If you’ve never heard of Stuart Reardon, don’t worry. He’s a professional rugger, or rugby player, and since rugby isn’t all that popular in
the United States (it’s getting there), it’s not a major travesty if his name
has never made it to your radar.
Reardon has been a busy little beaver since he hit the rugby
leagues in 2000 at the ripe old age of 19.
He’s five-eleven, 93 kg, and has the most luscious hard of black curly
hair I’ve ever seen. (He tends to
alternate between full-on hair and a buzz cut, and scruff and a beard …
probably to make sure he keeps image fresh.

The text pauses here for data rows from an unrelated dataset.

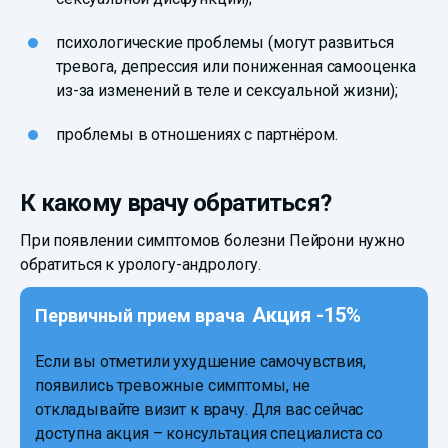
психологические проблемы (могут развиться
тревога, депрессия или пониженная самооценка
из-за изменений в теле и сексуальной жизни);
проблемы в отношениях с партнёром.
К какому врачу обратиться?
При появлении симптомов болезни Пейрони нужно
обратиться к урологу-андрологу.
Акция -15%
Первичный прием врача
Если вы отметили ухудшение самочувствия,
появились тревожные симптомы, не
откладывайте визит к врачу. Для вас сейчас
доступна акция – консультация специалиста со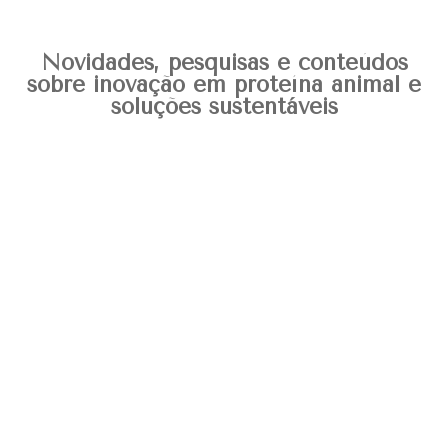
Novidades, pesquisas e conteúdos
sobre inovação em proteína animal e
soluções sustentáveis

I’m full-on when it comes to hair – and Reardon needs to keep as much on
his head and face as he can. YUM.) Since he’s been on-and-off in the league due
to injuries, he’s been filling his spare time with modeling (most recently by
being the face of an Australian underwear brand called The Navy Diver). He’s not shy about being photographed, and he
looks equally impressive in his shorts, in a suit, in a Roman centurion costume or in
the buff, so he’s the picture-perfect “picture” for an underwear label – ripped
to the nines, tattooed, tall … quite the bonus for underwear whores such as
myself. No matter the photo, no matter
the theme: you can’t go wrong with Stuart Reardon in my book – he’s truly one
of the most handsome men to walk the planet.
EVER.
Once more of Stuart Reardon and his rugby mates hit the
Internet, hopefully more Americans will take up rugby as a pastime. It’s a great sport to watch, you can’t help
but build a more athletic physique as a consequence. I’m told that unlike other team competition,
it doesn’t require a specific body type to get started, so there’s a place for
everyone on a rugby team. Rugby is
supposed to be a “hooligans’ sport played by gentlemen,” unlike American
football, which is a “gentlemen’s sport played by hooligans.” My Canadian friend Joel would agree with this
statement, as he’s been an active rugger for years … but he also claims that
his “drinking team has a rugby problem.”
Hhrrmm … I guess if you’re drinking in types like Stuart
Reardon, alcoholism may not be such a bad thing since they inevitably end up in
(or out of) their underwear. Rugger up!